After the initial database search, two reviewers (JB and YW) screened the title and abstract of a subset of the records from the first round of screening. First, both reviewers screened 100 randomly chosen records individually. For each record, the reviewers investigated whether the inclusion criteria were met, and, if not, the reason for exclusion was noted. The reviewers then compared their responses, and, after 100% agreement was reached, the two reviewers split the remaining records for this round of screening. After the first round of screening, the two reviewers screened the remaining `r nrow(reviewed_records)` papers, focusing on the Methods sections. During this stage, both reviewers individually screened 20 randomly chosen records and decided if each paper met the criteria to be included in the final analysis. If a record did not meet the inclusion criteria, then the reason for exclusion was noted. Once 100% agreement was reached on whether each paper should be included or the reason for exclusion, a single reviewer (JB) screened the remaining records. This reviewer also extracted and recorded the required data from each record.

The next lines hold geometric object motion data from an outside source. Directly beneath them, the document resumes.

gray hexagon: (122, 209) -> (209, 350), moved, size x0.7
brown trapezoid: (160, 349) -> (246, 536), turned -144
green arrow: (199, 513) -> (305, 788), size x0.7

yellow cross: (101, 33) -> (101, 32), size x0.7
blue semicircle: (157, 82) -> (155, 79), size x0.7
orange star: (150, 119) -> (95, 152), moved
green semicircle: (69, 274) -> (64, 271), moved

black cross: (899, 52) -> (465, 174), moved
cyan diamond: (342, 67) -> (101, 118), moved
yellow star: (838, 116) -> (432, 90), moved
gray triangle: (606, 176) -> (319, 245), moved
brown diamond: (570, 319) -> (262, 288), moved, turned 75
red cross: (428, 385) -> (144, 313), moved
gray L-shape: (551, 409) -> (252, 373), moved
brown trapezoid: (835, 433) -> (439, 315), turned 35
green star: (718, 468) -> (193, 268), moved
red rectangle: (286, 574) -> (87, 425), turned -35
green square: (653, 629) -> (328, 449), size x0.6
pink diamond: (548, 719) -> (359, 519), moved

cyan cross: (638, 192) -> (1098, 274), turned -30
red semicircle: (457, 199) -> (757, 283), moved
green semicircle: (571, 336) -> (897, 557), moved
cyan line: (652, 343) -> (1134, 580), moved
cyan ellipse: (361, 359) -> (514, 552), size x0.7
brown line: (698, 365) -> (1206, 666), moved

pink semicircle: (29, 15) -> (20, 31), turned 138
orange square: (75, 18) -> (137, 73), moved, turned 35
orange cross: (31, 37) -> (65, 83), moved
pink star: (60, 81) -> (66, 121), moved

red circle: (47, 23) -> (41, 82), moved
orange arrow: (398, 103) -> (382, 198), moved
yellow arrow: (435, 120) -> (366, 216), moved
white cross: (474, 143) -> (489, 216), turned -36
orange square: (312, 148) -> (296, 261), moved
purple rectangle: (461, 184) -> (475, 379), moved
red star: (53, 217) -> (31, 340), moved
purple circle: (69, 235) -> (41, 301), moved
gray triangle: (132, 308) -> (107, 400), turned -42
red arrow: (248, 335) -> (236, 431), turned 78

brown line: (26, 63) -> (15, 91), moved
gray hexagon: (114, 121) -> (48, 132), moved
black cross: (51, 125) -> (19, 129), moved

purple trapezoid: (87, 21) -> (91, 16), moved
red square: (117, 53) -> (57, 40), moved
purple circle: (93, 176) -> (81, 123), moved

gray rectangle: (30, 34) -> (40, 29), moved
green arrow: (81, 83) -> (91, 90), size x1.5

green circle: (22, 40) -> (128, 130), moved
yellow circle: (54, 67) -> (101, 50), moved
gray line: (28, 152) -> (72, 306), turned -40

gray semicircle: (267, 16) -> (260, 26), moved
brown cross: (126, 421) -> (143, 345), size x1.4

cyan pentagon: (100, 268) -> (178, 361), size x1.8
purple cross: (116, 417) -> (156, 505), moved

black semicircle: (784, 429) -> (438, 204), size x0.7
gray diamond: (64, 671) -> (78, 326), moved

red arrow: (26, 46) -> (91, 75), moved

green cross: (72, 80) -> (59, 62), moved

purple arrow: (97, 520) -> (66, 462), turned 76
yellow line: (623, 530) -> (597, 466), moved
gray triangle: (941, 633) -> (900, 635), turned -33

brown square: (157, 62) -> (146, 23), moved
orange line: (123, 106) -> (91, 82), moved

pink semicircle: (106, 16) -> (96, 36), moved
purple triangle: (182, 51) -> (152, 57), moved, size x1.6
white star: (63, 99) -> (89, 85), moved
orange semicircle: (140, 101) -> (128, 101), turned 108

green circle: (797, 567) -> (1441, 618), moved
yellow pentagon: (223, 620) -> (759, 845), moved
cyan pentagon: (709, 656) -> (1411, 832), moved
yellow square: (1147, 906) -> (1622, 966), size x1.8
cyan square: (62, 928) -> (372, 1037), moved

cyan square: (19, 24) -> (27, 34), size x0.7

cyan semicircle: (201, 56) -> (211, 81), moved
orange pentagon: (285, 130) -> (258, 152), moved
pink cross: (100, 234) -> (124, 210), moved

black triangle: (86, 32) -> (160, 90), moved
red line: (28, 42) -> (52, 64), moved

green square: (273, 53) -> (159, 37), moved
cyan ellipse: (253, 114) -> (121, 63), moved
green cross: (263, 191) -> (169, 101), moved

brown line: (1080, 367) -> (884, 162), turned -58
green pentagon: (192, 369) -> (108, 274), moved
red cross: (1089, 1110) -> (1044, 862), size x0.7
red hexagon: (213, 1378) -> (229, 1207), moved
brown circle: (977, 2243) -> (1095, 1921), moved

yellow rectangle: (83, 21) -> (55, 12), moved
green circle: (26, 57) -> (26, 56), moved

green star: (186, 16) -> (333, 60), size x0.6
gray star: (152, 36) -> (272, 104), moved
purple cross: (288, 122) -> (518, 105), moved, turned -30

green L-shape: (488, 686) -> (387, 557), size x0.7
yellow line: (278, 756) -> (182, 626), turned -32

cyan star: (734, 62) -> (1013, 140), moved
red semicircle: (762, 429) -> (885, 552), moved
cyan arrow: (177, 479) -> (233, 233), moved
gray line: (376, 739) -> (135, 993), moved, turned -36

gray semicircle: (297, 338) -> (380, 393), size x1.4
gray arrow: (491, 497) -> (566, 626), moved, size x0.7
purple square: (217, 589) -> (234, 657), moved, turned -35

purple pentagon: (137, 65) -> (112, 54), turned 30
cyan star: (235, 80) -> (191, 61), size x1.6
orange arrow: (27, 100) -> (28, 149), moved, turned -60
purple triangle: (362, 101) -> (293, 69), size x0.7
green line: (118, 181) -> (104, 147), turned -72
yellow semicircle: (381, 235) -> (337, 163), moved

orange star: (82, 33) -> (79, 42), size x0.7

## Transparency and Openness

We report how we determined our sample size, all data exclusions (if any), all manipulations, and all measures in the study. We analyzed data from the project using `r my_citations`. The manuscript was created using *rmarkdown*  [Version `r packageVersion("rmarkdown")`, @R-rmarkdown_a] and *papaja* [Version `r packageVersion("papaja")`, @R-papaja]. Data, analysis scripts, supplementary materials, and reproducible research materials are available at the Open Science Framework (https://osf.io/z6svt/). We pre-registered our design and analysis plan at the Open Science Framework (https://osf.io/bsyxk).

## Data Analysis

The first step in our data analysis was to convert any other types of effect sizes to correlation coefficients. All effect sizes were already presented as correlation coefficients, though some were presented as Pearson correlations and other Spearman correlations. For measures scaled such that higher values meant _less_ impulsivity, we reversed the sign of the correlation coefficient (if both measures in a correlation were scaled this way, we reversed the sign twice). Thus, all correlation coefficients represented _more_ impulsivity for both tasks.

Our first analysis generated a matrix of the effect sizes for all impulsivity task pairs. Within each cell of (half of) the matrix, we aggregate the correlation coefficient, sample size, and citation for each study that correlates that pair of tasks.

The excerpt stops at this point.